Ran Canetti: Composable Formal Security Analysis (Invited Speech)
Ran underscored the fact that the most challenging part of verifying security is to guarantee that protocols remain secure when put in arbitrary contexts and composed with other protocols. He defined a notion of security which basically requires that the observational behavior of a protocol in the presence of an "environment" machine (which can interfere in all possible ways) emulates the behavior of a perfectly secure protocol with a trusted third party. Combining symbolic methods with concrete cryptographic protocols is another aspect of composition theorem. Explicit analysis of all possible combination of such protocols is infeasible.
The message of the talk can be nicely summarized in the following nice quote (unfortunately forgot from whom):
Addendum from Luca: Ran attributed the above quote to Dave Safford.
"In security, the sum of the parts is a hole."
Patricia Bouyer: On Expressiveness and Complexity in Real-time Model Checking
Metric Temporal Logic (MTL) is a popular extension of Linear Temporal Logic (LTL) with quantitative timing, for which model-checking problem over dense-time models is undecidable. The main culprit for the undecidability is the presence of punctuality, i.e., formulae in which one can talk about exact time moments of events. Thus, punctuality-free fragments of MTL, such Metric Interval Temporal Logic (MITL), are proposed which are decidable. Patricia introduced a new subset of MTL, called coFlat-MTL, which can express properties such as global invariance, bounded response, and some kinds of punctuality (e.g., punctual response), for which model-checking over timed-automata models is in EXPSPACE. She also gave a tableau construction algorithm for this logic.

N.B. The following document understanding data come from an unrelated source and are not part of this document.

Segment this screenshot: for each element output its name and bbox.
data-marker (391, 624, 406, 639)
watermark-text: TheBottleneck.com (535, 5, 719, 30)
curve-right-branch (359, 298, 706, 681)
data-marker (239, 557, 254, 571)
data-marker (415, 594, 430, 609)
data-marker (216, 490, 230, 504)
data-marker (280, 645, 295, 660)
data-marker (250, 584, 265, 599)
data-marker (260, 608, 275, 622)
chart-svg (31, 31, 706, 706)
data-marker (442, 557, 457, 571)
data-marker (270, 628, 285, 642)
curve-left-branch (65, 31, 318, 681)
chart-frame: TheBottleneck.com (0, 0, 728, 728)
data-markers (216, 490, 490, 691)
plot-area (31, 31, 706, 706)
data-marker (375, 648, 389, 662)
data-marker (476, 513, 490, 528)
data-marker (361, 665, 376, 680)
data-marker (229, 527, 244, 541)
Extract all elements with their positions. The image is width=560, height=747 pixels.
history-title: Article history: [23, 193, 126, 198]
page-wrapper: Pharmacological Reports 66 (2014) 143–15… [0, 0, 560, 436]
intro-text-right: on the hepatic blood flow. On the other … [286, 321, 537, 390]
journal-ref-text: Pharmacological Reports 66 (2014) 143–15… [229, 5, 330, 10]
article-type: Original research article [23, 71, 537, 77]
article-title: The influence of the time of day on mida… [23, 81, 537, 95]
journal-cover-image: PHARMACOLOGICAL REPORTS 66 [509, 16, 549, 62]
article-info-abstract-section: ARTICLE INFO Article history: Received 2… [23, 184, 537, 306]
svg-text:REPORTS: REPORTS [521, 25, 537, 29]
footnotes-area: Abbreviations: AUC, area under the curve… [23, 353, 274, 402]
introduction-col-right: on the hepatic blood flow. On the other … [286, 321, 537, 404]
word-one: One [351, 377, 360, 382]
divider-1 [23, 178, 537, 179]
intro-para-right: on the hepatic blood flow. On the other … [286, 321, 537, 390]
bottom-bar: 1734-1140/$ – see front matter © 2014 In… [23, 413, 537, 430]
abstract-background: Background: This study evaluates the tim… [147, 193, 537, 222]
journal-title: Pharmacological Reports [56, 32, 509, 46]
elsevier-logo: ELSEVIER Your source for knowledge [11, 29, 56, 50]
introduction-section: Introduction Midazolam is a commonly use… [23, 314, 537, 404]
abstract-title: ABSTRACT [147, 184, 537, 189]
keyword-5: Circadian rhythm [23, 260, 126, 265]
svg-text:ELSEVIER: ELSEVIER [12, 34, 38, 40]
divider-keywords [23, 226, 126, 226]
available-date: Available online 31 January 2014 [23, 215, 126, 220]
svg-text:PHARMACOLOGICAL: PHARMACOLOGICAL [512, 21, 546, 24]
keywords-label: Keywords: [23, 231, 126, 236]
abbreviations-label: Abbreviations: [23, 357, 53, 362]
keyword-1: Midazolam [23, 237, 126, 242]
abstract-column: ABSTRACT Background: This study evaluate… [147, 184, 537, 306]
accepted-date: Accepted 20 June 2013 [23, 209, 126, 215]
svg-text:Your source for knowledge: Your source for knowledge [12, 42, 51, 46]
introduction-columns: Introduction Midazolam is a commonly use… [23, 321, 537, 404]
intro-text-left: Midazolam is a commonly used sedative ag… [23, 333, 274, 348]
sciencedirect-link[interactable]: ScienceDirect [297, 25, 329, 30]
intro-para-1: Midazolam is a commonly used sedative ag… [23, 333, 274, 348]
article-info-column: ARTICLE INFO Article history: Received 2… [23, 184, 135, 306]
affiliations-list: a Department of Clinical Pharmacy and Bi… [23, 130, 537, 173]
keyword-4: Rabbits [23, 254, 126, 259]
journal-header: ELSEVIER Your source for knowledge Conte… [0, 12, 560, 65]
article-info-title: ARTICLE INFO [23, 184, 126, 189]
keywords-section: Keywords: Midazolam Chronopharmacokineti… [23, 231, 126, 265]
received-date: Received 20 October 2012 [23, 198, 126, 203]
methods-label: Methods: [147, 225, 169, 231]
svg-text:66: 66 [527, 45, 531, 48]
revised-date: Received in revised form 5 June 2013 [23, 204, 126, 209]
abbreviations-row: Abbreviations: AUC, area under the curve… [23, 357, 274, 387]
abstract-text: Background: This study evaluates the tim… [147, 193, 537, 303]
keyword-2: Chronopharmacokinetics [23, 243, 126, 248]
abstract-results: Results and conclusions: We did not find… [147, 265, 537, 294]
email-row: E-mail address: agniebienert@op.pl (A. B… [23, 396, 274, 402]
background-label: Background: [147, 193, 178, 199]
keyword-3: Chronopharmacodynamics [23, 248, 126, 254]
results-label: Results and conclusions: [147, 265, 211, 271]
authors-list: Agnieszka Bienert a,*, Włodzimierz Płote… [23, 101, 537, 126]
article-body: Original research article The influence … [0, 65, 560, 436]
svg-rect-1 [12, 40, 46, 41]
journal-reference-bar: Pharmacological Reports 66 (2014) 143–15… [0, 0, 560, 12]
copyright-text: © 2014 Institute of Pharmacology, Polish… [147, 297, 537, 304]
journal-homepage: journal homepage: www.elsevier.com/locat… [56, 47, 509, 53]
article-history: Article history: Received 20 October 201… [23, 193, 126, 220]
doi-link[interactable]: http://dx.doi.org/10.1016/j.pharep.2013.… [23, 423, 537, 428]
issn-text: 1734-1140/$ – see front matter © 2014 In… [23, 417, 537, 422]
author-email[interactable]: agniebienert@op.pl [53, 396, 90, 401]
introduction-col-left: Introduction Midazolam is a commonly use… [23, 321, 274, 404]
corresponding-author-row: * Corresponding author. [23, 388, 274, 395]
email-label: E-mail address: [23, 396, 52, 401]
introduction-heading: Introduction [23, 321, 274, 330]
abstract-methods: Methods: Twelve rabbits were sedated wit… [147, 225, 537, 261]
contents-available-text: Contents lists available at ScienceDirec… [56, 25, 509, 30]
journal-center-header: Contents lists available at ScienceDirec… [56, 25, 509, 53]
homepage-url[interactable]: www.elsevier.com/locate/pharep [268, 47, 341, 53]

Antonin Kucera: Controller Synthesis and Verification of Markov Decision Processes
Antonin first showed why we need randomized and history dependent strategies (even bounded memory is insufficient) to control CMDP in order to satisfy qPCTL formulae. Then he presented a study of the complexity of the controller synthesis problem for Markov Decision Processes, which is the following question:
Is there a history dependent randomized strategy such that a given model satisfies a given qPCTL(*) formula?
(qPCTL is an extension of CTL, which allows for specifying properties like: with a probability less than .5, a state with a certain property will be reached.) According to his study, if I remember well, the controller synthesis problem for qPCTL(*) formulae is (2-)EXPTIME-complete in the size of the formula and polynomial in the size of the MDP.